В. М. Шукшин
Отрывок из повести “На кладбище”
Старушка <…> повернулась ко мне.— Неладно живете, молодые, ох неладно,— сказала она вдруг, глядя на меня ясными умытыми глазами. — Вот расскажу тебе одну историю, а ты уж как знаешь: хошь верь, хошь не верь. А все — послушай да подумай, раз уж ты думать любишь. Никуда не торописся?
– Нет.
– Вот тут у нас, на Мочишшах… Ты здешный ли?
– Нет.
– А-а. У нас тут, на окраинке, место зовут — Мочишши, там военный городок, военные стоят. А там тоже есть кладбище, но оно старое, там теперь не хоронют. Раньше хоронили. И вот стоял один солдат на посту… А дело ночное, темное. Ну, стоит и стоит, его дело такое. Только вдруг слышит, кто-то на кладбище плачет. По голосу — женщина плачет. Да так горько плачет, так жалко. Ну, он мог там, видно, позвонить куда-то, однако звонить он не стал, а подождал другого, кто его сменяет-то, другого солдата. Ну-ка, говорит, послушай: может, мне кажется? Тот послушал — плачет. Ну, тогда пошел тот, который сменился-то, разбудил командира. Так и так, мол, плачет какая-то женщина на кладбище. Командир сам пришел на пост, сам послушал: плачет. То затихнет, а то опять примется плакать. Тогда командир пошел в казарму, разбудил солдат и говорит: так, мол, и так, на кладбище плачет какая-то женщина, надо узнать, в чем дело — чего она там плачет. На кладбище давно никого не хоронют, подозрительно, мол… Кто хочет? Один выискался: пойду, говорит. Дали ему оружию, на случай чего, и он пошел. Приходит он на кладбище, плач затих… А темень, глаз коли. Он спрашивает: есть тут кто-нибудь живой? Ему откликнулись из темноты: есть, мол. Подходит женщина… Он ее, солдат-то, фонариком было осветил — хотел разглядеть получше. А она говорит: убери фонарик-то, убери. И оружию, говорит, зря с собой взял. Солдатик оробел… «Ты плакала-то?» — «Я плакала».— «А чего ты плачешь?» — «А об вас, говорит, плачу, об молодом поколении. Я есть земная Божья Мать и плачу об вашей непутевой жизни. Мне жалко вас. Вот иди и скажи так, как я тебе сказала».— «Да я же комсомолец! — Это солдатик-то ей.— Кто же мне поверит, что я тебя видел? Да и я-то, говорит, не верю тебе». А она вот так вот прикоснулась к ему,— и старушка легонько коснулась ладошкой моей спины,—и говорит: «По-ве-ерите». И — пропала, нету ее. Солдатик вернулся к своим и рассказывает, как было дело — кого он видал. Там его, знамо дело, обсмеяли. Как же!..— Старушка сказала последние слова с горечью. И помолчала обиженно. И еще сказала тихо и горестно.— Как же не обсмеют! Обсмею-ут. Вот. А когда солдатик зашел в казарму-то — на свет-то,— на гимнастерке-то образ Божьей Матери. Вот такой вот.— Старушка показала свою ладонь, ладошку.— Да такой ясный, такой ясный!..

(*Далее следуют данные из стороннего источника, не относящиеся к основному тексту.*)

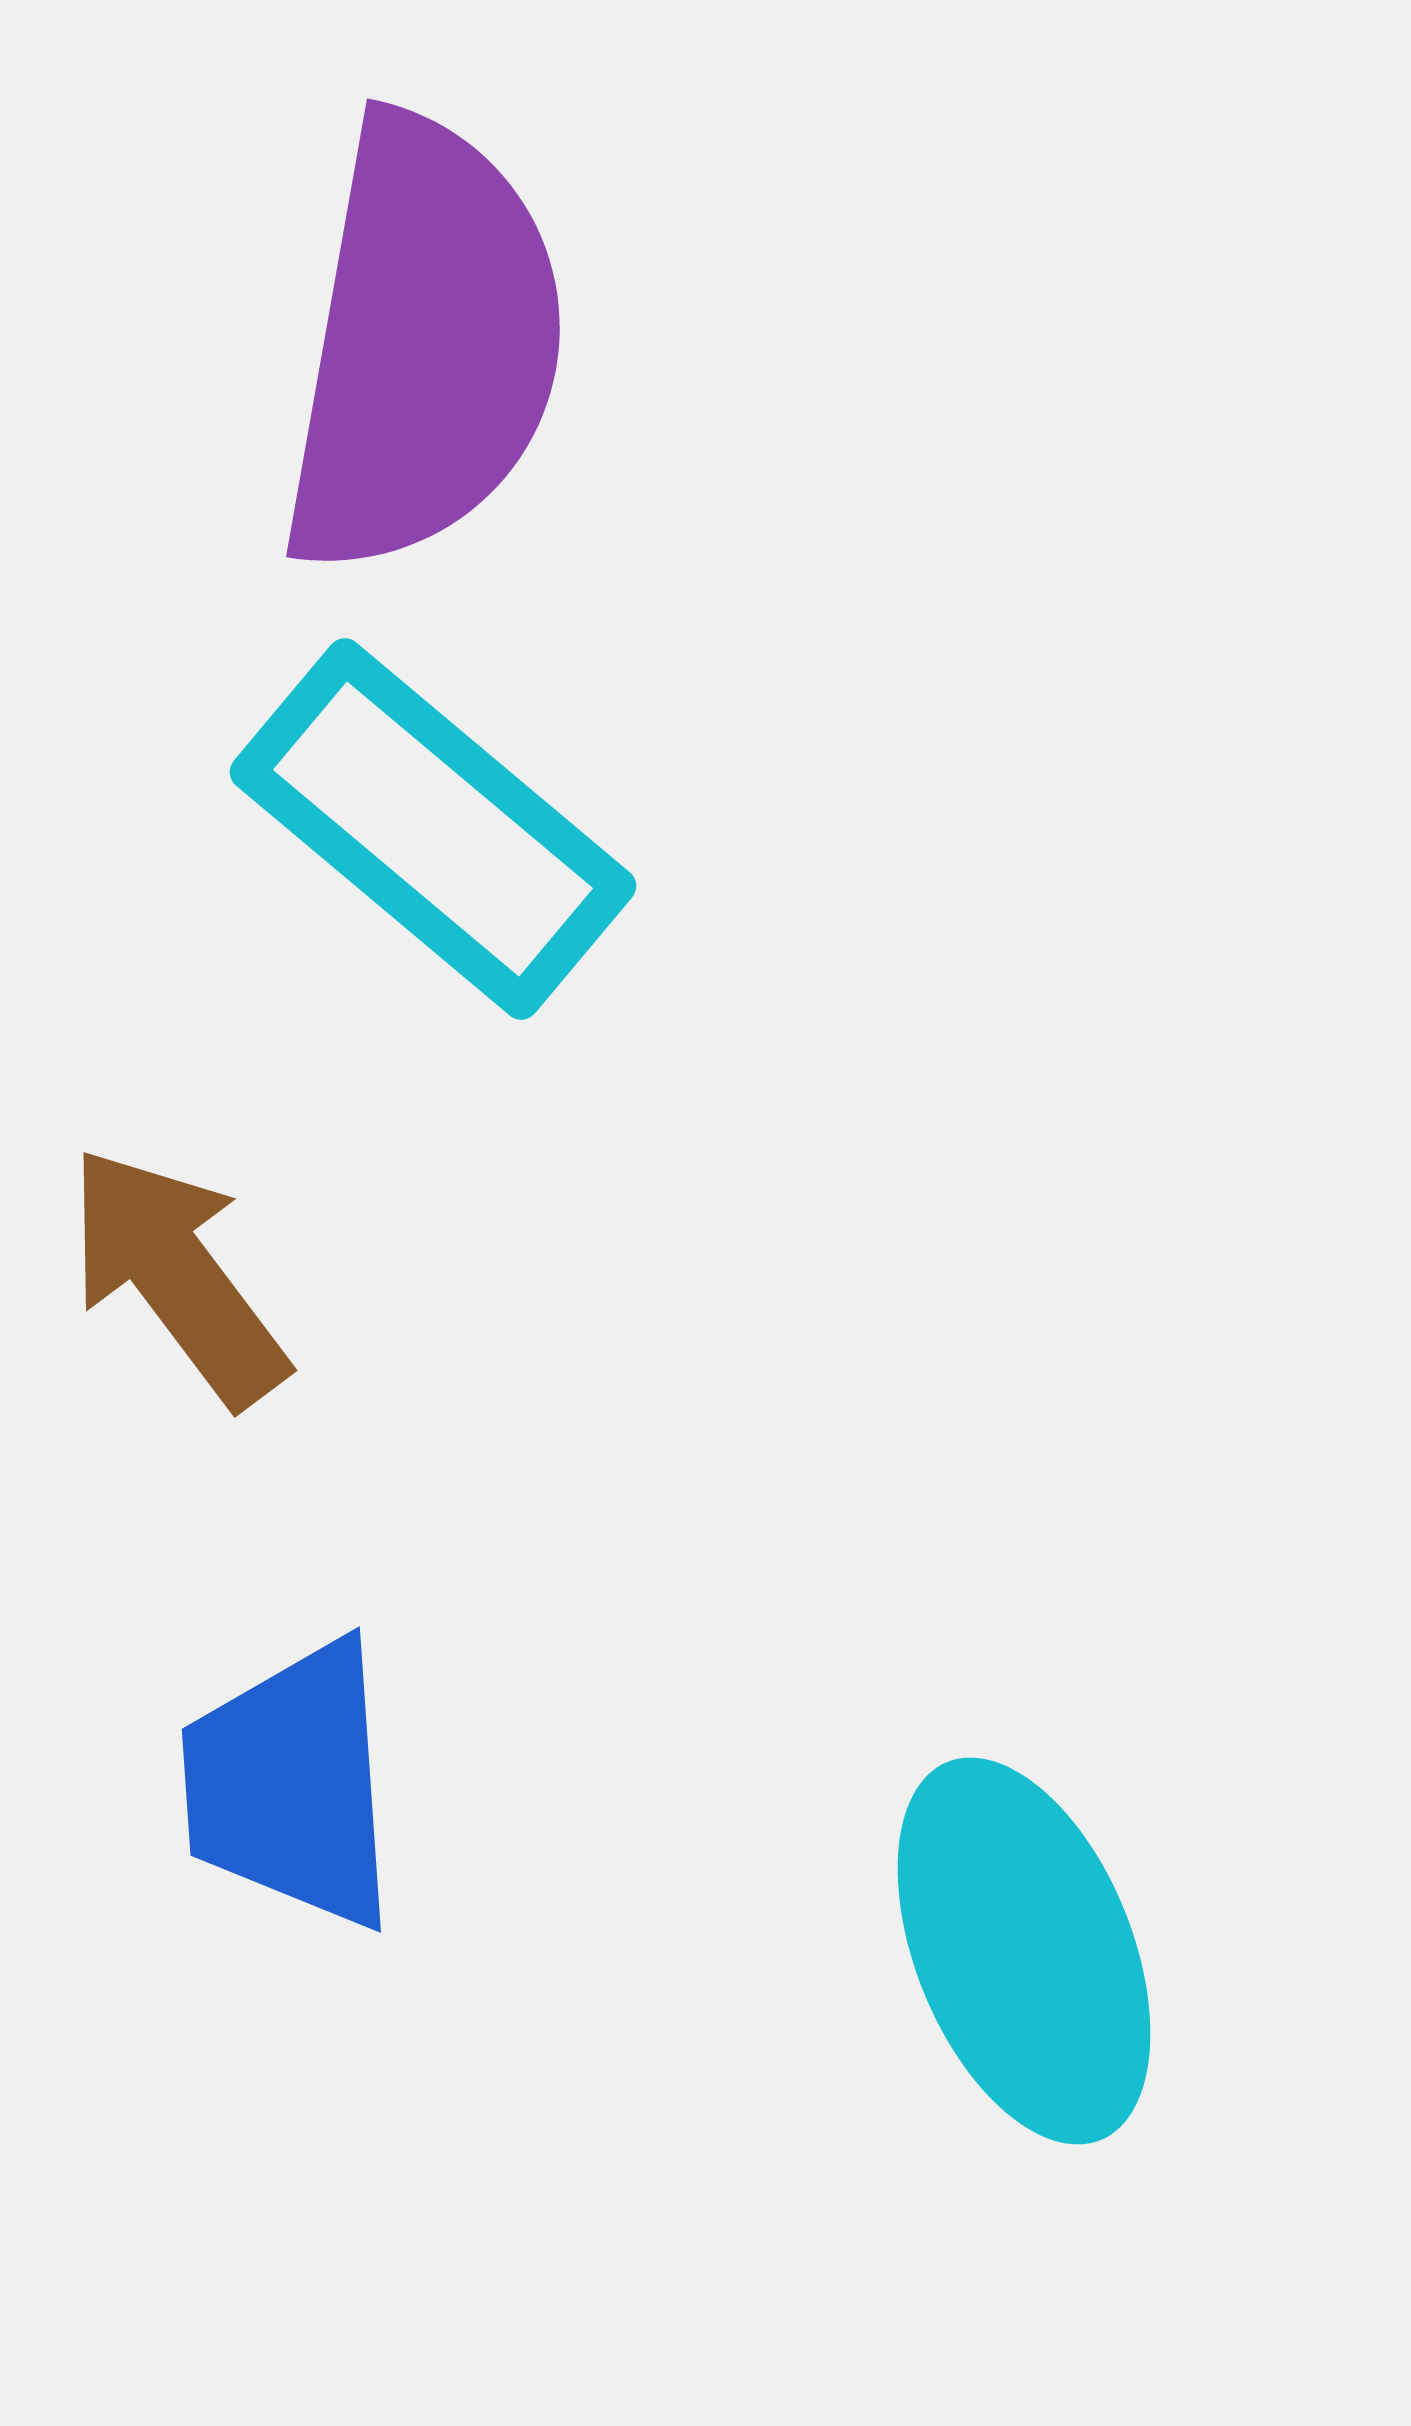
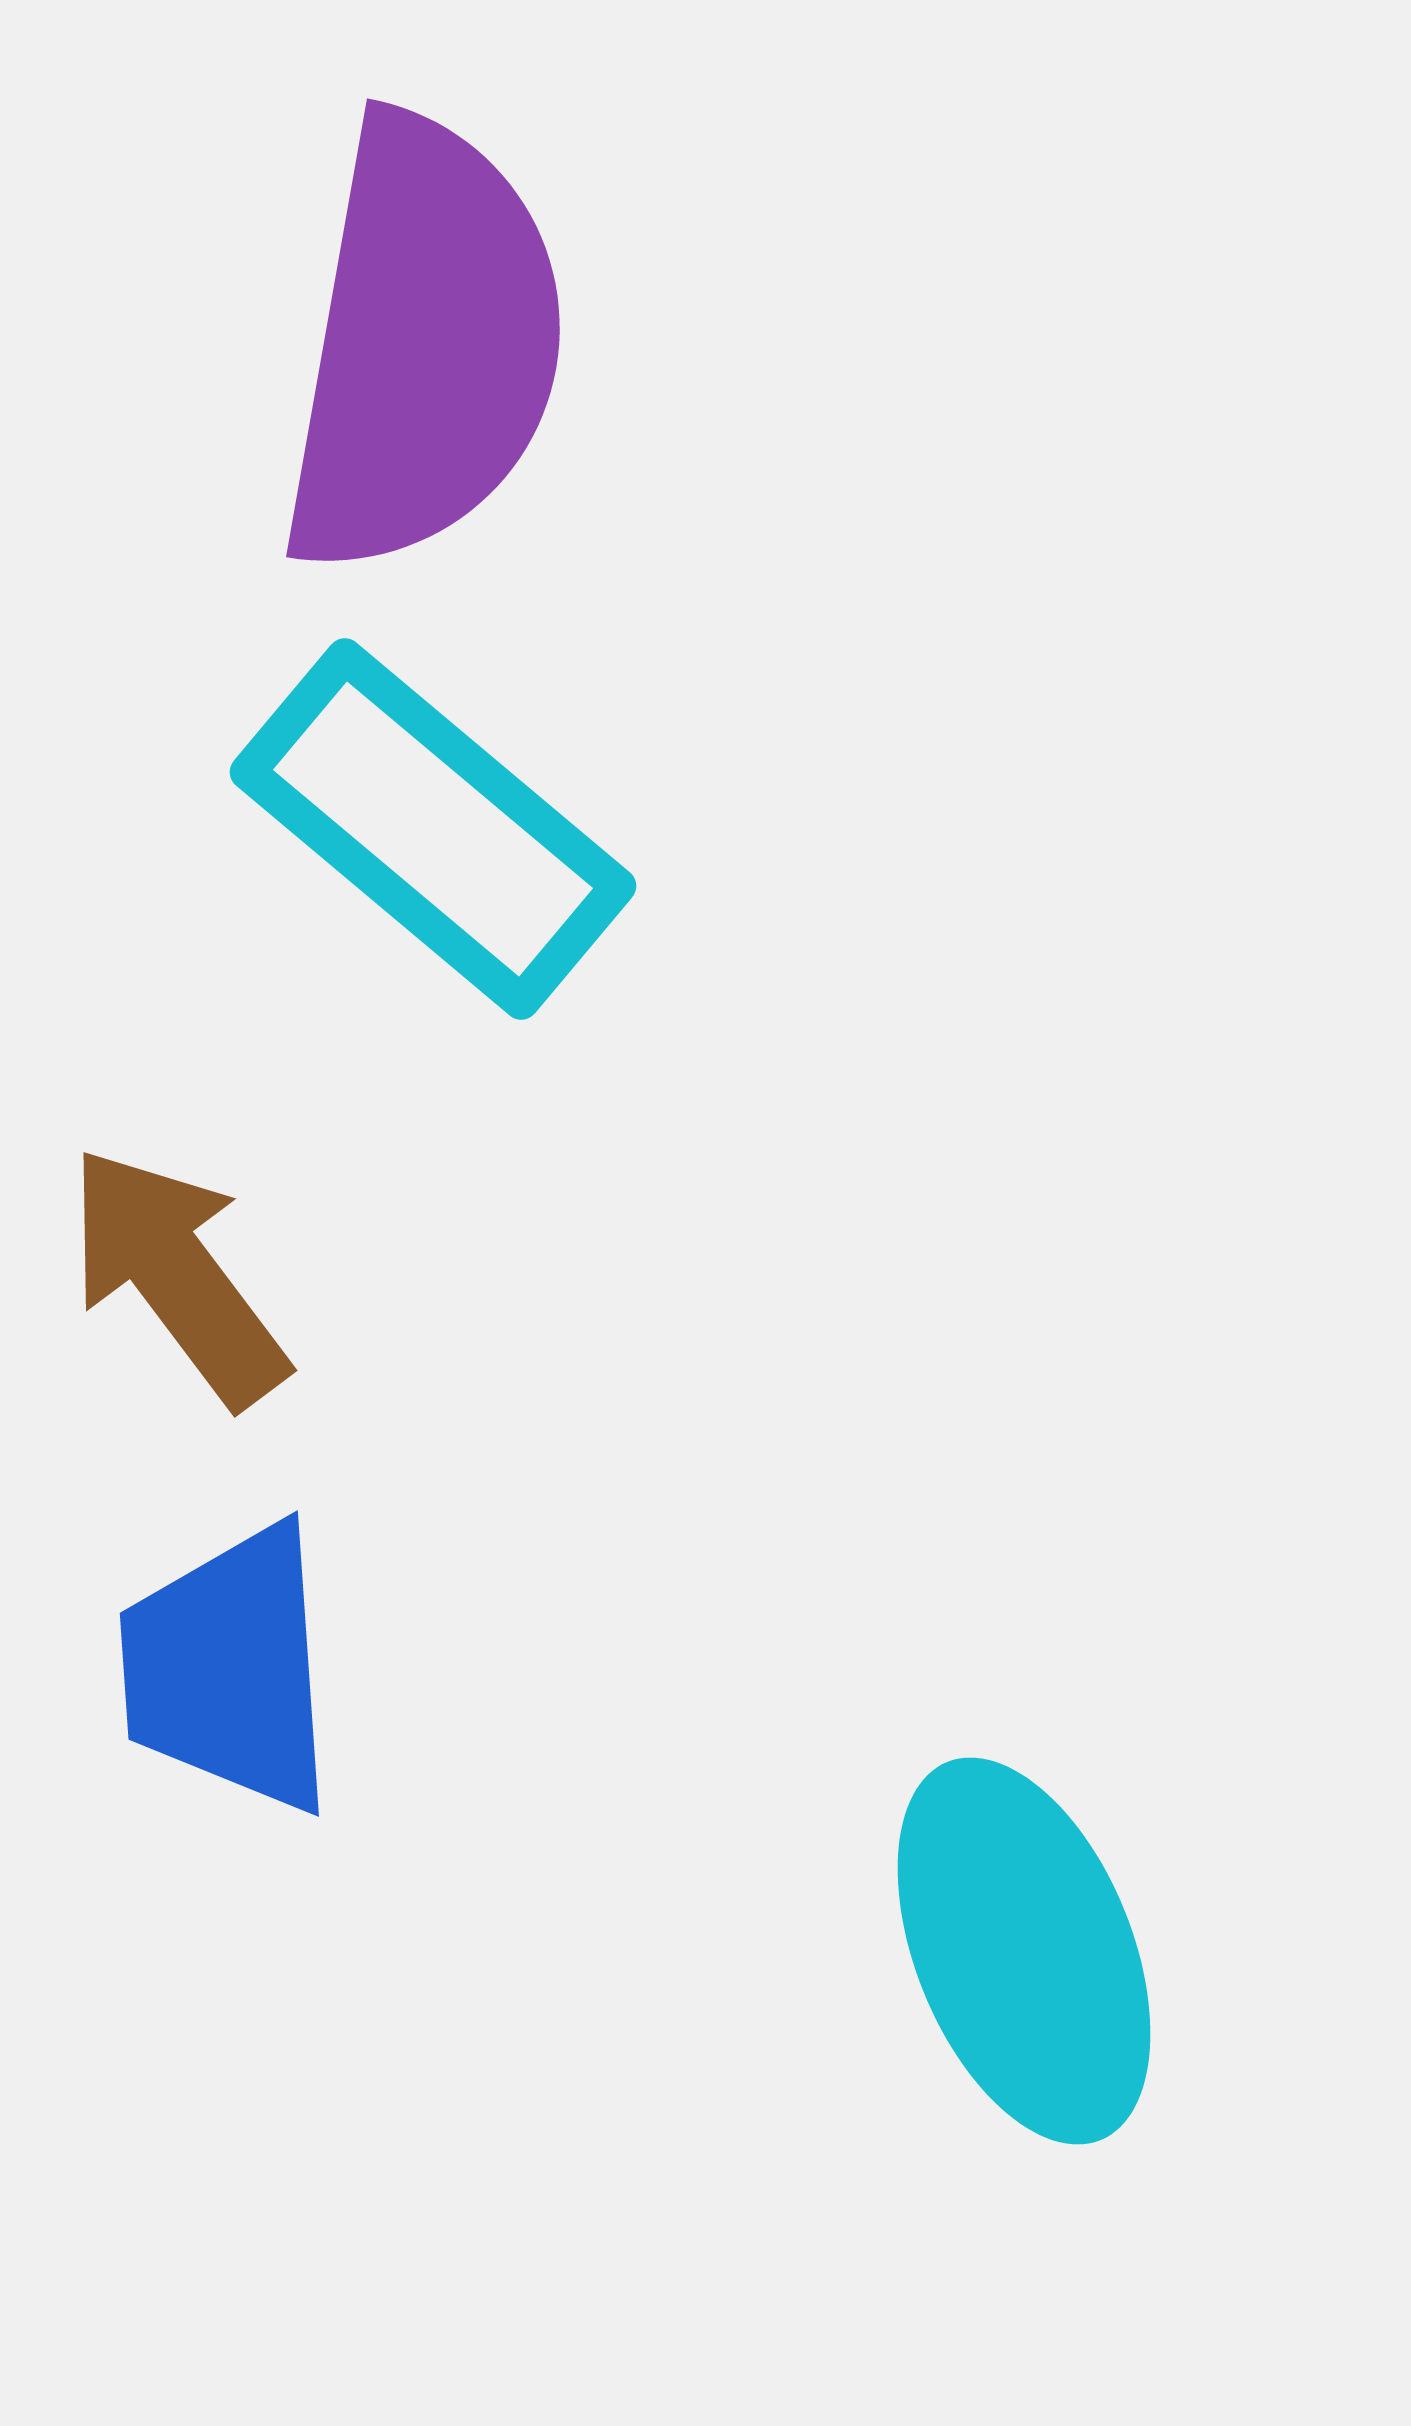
blue trapezoid: moved 62 px left, 116 px up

Так это было неожиданно — с образом-то — и так она сильно, зримо завершала свою историю, что встань она сейчас и уйди, я бы снял пиджак и посмотрел — нет ли и там чего. Но старушка сидела рядом и тихонько кивала головой. Я ничего не спросил, никак не показал, поверил я в ее историю, не поверил, охота было, чтоб она еще что-нибудь рассказала.
Опубликовано по книге “Рассказы” В. М. Шукшин.
Издательство “Художественная литература”, 1979 г.